Having a long memory about this, the reason Lisp died out even though it was supposedly the best programming environment ever, is that Lisp programmers (called "Lisp weenies" at the time) were so unbelievably emotionally abusive that nobody believed them about it or wanted to interact with them. You couldn't ask them for help with anything without them calling you a moron who should kill yourself.

(The main example of these people was a guy named Erik Naggum, but a few still exist somewhere out there and I met one on a programming reddit yesterday. You can spot them because they won't stop telling you how great Lisp Machines are, can't explain why nobody uses them, and for some reason they insist on calling JavaScript "ECMAScript".)

That said, I also remember that codes of conduct were popularized about a decade ago by someone who was then fired from GitHub for harassing junior programmers (she claimed this was "mentoring" and seemed mentally incapable of noticing something could be wrong with her behavior.) So it seemed like an obvious case of reputation laundering at the time.

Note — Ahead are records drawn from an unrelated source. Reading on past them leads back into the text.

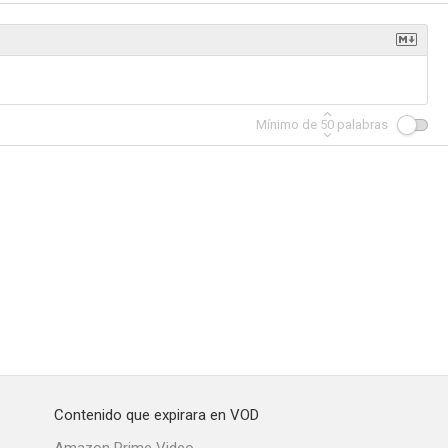
Mínimo de
50
palabras
Contenido que expirara en VOD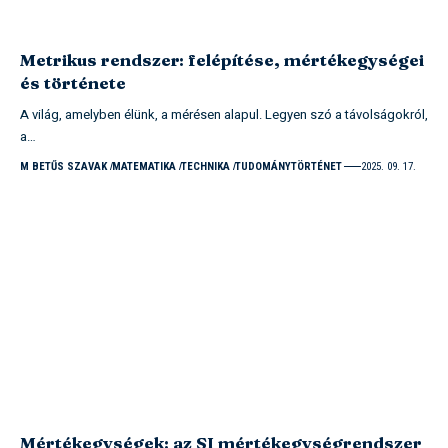
Metrikus rendszer: felépítése, mértékegységei
és története
A világ, amelyben élünk, a mérésen alapul. Legyen szó a távolságokról,
a…
M BETŰS SZAVAK
MATEMATIKA
TECHNIKA
TUDOMÁNYTÖRTÉNET
2025. 09. 17.
Mértékegységek: az SI mértékegységrendszer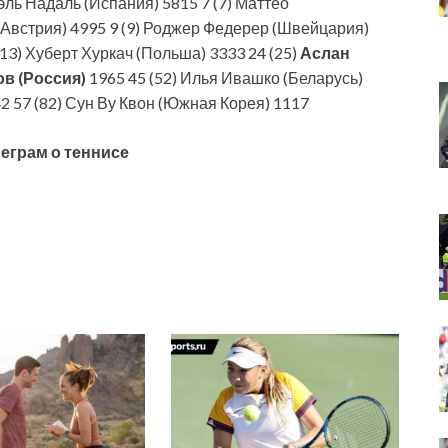
эль Надаль (Испания) 5815 7 (7) Маттео
 (Австрия) 4995 9 (9) Роджер Федерер (Швейцария)
(13) Хуберт Хуркач (Польша) 3333 24 (25)
Аслан
в (Россия)
1965 45 (52) Илья Ивашко (Беларусь)
2 57 (82) Сун Ву Квон (Южная Корея) 1117
еграм о теннисе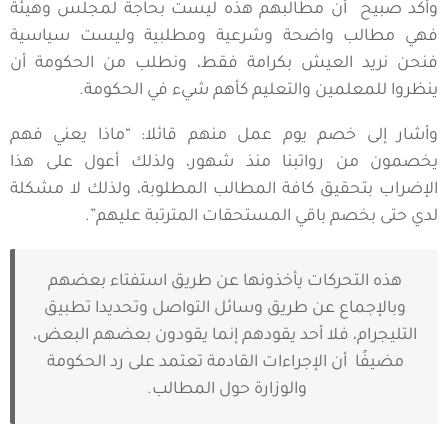
وأكد صبيح أن مطالبهم هذه ليست بحاجة لمجلس وهيئة
فهي مطالب واضحة وشرعية ومطلبية وليست سياسية
فنحن نريد العيش بكرامة فقط، ونطلب من الحكومة أن
ينظروا للمعلمين والتعليم كأهم شيء في الحكومة.
وأشار إلى خصم يوم عمل منهم قائلا: “ماذا يعني فهم
يخصمون من رواتبنا منذ شهور، ولذلك أعول على هذا
الإضراب بتحقيق كافة المطالب المطلوبة، ولذلك لا مشكلة
لدي حتى بخصم باقي المستحقات المترتبة عليهم”.
هذه التحركات يأخذونها عن طريق استفتاء بعضهم
وبالإجماع عن طريق وسائل التواصل وتحديدا تطبيق
التليجرام، فلا أحد يقودهم إنما يقودون بعضهم البعض،
مضيفًا أن الإجراءات القادمة تعتمد على رد الحكومة
والوزارة حول المطالب.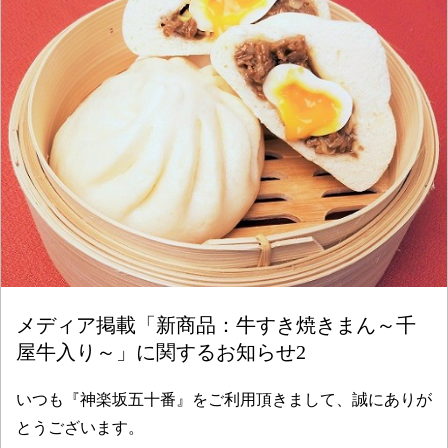
メディア掲載「新商品：牛すき焼きまん～千
屋牛入り～」に関するお知らせ2
いつも『神楽坂五十番』をご利用頂きまして、誠にありが
とうございます。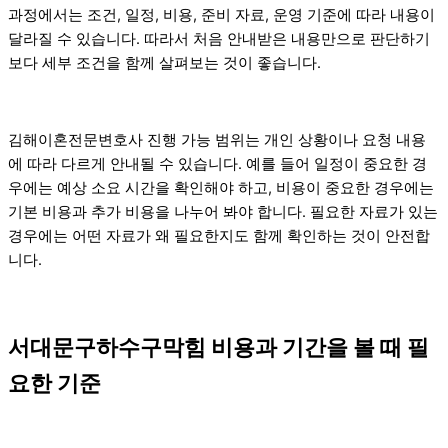
과정에서는 조건, 일정, 비용, 준비 자료, 운영 기준에 따라 내용이
달라질 수 있습니다. 따라서 처음 안내받은 내용만으로 판단하기
보다 세부 조건을 함께 살펴보는 것이 좋습니다.
김해이혼전문변호사 진행 가능 범위는 개인 상황이나 요청 내용
에 따라 다르게 안내될 수 있습니다. 예를 들어 일정이 중요한 경
우에는 예상 소요 시간을 확인해야 하고, 비용이 중요한 경우에는
기본 비용과 추가 비용을 나누어 봐야 합니다. 필요한 자료가 있는
경우에는 어떤 자료가 왜 필요한지도 함께 확인하는 것이 안전합
니다.
서대문구하수구막힘 비용과 기간을 볼 때 필
요한 기준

> Having a long memory about this, the reason Lisp died out even though it was supposedly the best programming environment ever, is that Lisp programmers (called "Lisp weenies" at the time) were so unbelievably emotionally abusive that nobody believed them about it or wanted to interact with them.

Agreed.

> You couldn't ask them for help with anything without them calling you a moron who should kill yourself.

Never got that, though. I hung out on comp.lang.lisp back in the day.

I recall once, writing a small utility to read a file in /etc/ and do $SOMETHING based on the settings therein. I asked about the best way to read ini/config files; did not mention /etc.

I got flamed for not storing my configs in s-expr and simply using the builtin reader ... needless to say I was never going to switch all the files in /etc to s-expressions.